Joey Gathright played for Cubs manager Lou Piniella in Tampa Bay in 2005. The speedy outfielder has been clocked at 6.1 seconds in the 60-yard dash and 3.3 seconds from home plate to first base on a bunt.
Associated Press file
He's been clocked at 6.1 seconds in the 60-yard dash.
He can get from home to first in 3.3 seconds on drag bunts.
With the addition of outfielder Joey Gathright - who on Tuesday agreed to a one-year, $800,000 deal with the Cubs - manager Lou Piniella's need for speed should be sated.
It doesn't hurt that the 27-year-old, who was non-tendered by the Kansas City Royals after batting .254 in 105 games, is a left-handed bat on a righty-dominated roster.
"We've been really looking for a guy like this for quite some time," said Cubs general manager Jim Hendry. "He's arguably one of the fastest guys in the game if not the fastest.
"It's no secret that Lou loves to have people like this in the organization. And if he's not starting, he's a tremendous piece on the bench every day."
Gathright, who has seen his most action in center field, has played all or part of the last five seasons with Tampa Bay (2004-06) and Kansas City (2006-08), batting .263 in 399 major-league games. He has recorded 78 stolen bases in 105 attempts.
"We set out to find a real speed guy and another left-handed hitter," Hendry said. "He makes a lot of sense.

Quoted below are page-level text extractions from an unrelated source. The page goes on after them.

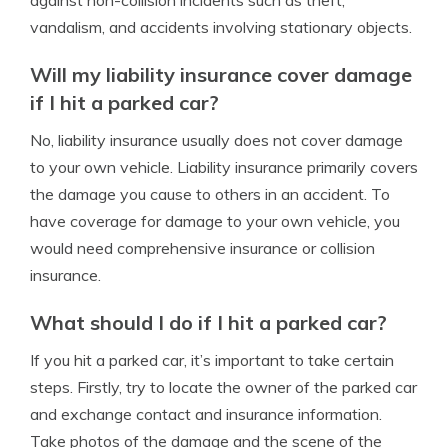
against non-collision incidents such as theft,
vandalism, and accidents involving stationary objects.
Will my liability insurance cover damage
if I hit a parked car?
No, liability insurance usually does not cover damage
to your own vehicle. Liability insurance primarily covers
the damage you cause to others in an accident. To
have coverage for damage to your own vehicle, you
would need comprehensive insurance or collision
insurance.
What should I do if I hit a parked car?
If you hit a parked car, it’s important to take certain
steps. Firstly, try to locate the owner of the parked car
and exchange contact and insurance information.
Take photos of the damage and the scene of the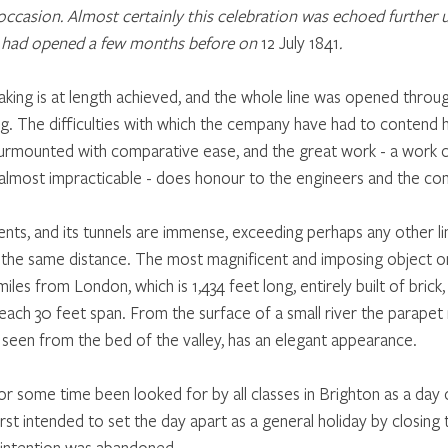
ccasion. Almost certainly this celebration was echoed further up
had opened a few months before on 
12 July 1841
.
king is at length achieved, and the whole line was opened throu
g. The difficulties with which the cempany have had to contend 
surmounted with comparative ease, and the great work - a work c
almost impracticable - does honour to the engineers and the co
ents, and its tunnels are immense, exceeding perhaps any other li
 the same distance. The most magnificent and imposing object on 
les from London, which is 1,434 feet long, entirely built of brick,
 each 30 feet span. From the surface of a small river the parapet r
 seen from the bed of the valley, has an elegant appearance.
or some time been looked for by all classes in Brighton as a day 
first intended to set the day apart as a general holiday by closing
t intention was abandoned.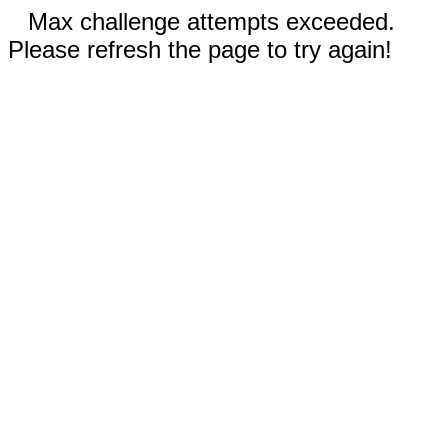
Max challenge attempts exceeded.
Please refresh the page to try again!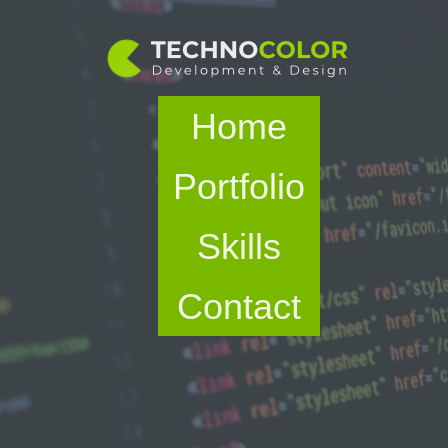
Home
Portfolio
Skills
Contact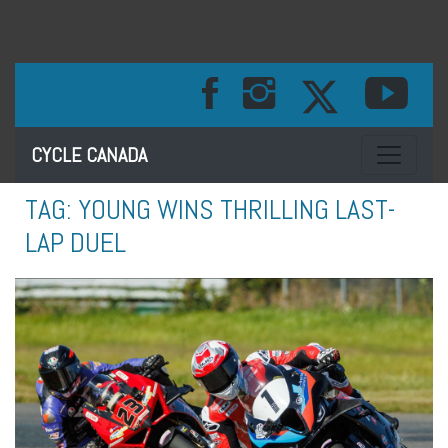
Toggle na
CYCLE CANADA
TAG:
YOUNG WINS THRILLING LAST-
LAP DUEL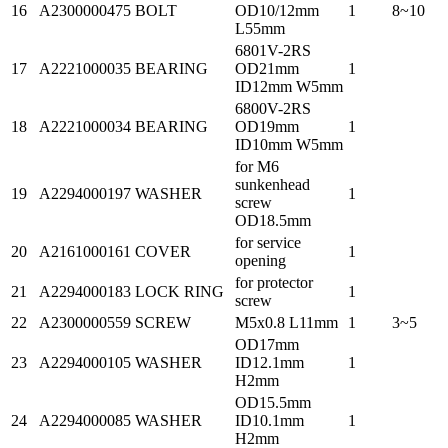
16
A2300000475
BOLT
OD10/12mm
1
8~10
L55mm
6801V-2RS
17
A2221000035
BEARING
OD21mm
1
ID12mm W5mm
6800V-2RS
18
A2221000034
BEARING
OD19mm
1
ID10mm W5mm
for M6
sunkenhead
19
A2294000197
WASHER
1
screw
OD18.5mm
for service
20
A2161000161
COVER
1
opening
for protector
21
A2294000183
LOCK RING
1
screw
22
A2300000559
SCREW
M5x0.8 L11mm
1
3~5
OD17mm
23
A2294000105
WASHER
ID12.1mm
1
H2mm
OD15.5mm
24
A2294000085
WASHER
ID10.1mm
1
H2mm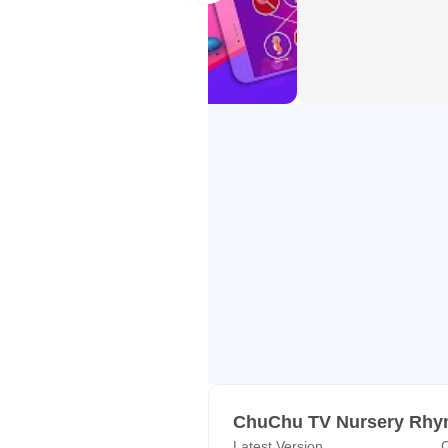
ChuChu TV is trusted by more than
APP FEATURES
● Age-appropriate content
● Countless hours of high-quality
● Videos that support Alphabet a
● Protects kids’ online privacy
● Manage videos and organize a p
● Available on Smartphones and 
● Parental control: Settings and s
● Ability to watch videos on App
● Multilingual app and videos avai
Kannada and Hindi Sign Langua
SUBSCRIPTION DETAILS
ChuChu TV Nursery Rhym
Latest Version
C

He can play all three outfield spots."
Just how much playing time Gathright, who played under Piniella in Tampa, actually sees next year is to be determined.

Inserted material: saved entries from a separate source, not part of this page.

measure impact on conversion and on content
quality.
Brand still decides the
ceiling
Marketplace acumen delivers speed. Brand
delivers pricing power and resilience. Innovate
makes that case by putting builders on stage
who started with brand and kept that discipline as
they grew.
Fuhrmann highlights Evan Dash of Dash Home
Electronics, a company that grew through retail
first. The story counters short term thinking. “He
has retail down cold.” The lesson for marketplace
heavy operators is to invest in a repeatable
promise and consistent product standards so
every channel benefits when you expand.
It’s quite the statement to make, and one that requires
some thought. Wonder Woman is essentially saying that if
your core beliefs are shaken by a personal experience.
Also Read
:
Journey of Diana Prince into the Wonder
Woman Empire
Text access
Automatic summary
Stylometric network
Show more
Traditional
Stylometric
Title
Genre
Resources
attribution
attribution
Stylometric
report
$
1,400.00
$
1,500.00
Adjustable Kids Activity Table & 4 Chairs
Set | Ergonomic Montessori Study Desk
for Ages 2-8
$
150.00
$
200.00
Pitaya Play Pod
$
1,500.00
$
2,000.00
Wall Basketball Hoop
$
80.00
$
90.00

"His at-bats will be dictated by Lou," Hendry said. "How many starts will be up to him."
With the signing of Gathright, the Cubs may try to trade center fielder Felix Pie, who is out of minor-league options.

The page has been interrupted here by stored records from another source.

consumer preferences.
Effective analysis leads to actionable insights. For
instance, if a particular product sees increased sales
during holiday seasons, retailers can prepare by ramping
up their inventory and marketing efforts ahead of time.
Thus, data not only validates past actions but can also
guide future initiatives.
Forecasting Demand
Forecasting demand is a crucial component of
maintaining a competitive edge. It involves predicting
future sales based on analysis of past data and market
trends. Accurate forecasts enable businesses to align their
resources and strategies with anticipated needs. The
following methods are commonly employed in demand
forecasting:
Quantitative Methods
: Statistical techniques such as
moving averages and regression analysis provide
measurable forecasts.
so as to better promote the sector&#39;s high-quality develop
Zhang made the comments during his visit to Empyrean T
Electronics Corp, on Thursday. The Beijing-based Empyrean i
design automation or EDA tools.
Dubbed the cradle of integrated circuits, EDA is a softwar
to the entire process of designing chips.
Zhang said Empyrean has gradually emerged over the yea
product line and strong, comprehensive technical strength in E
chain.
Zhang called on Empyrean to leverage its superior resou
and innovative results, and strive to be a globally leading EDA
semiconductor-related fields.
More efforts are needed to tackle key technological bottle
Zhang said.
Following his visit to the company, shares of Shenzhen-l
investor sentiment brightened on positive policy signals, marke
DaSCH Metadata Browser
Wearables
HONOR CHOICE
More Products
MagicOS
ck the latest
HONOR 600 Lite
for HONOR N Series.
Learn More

Hendry didn't bite when asked about Pie's future.
"We're a long way from Opening Day," Hendry said. "We'll just continue to try to mix and match until Opening Day. It doesn't exclude anybody from making the team."
As for the Cubs' pursuit of a left-handed hitting outfielder with power - a la Milton Bradley - Hendry said the process is ongoing.
"We feel comfortable that we'll end up with a good left-handed hitter," he said. "We're just looking at options. There are always different ways to go."
• Paul Weaver, who had been a special assistant to the general manager, has been promoted by the Cubs to director of international scouting.
Jose Serra, who had been manager of Latin American operations, has been promoted to Latin American coordinator.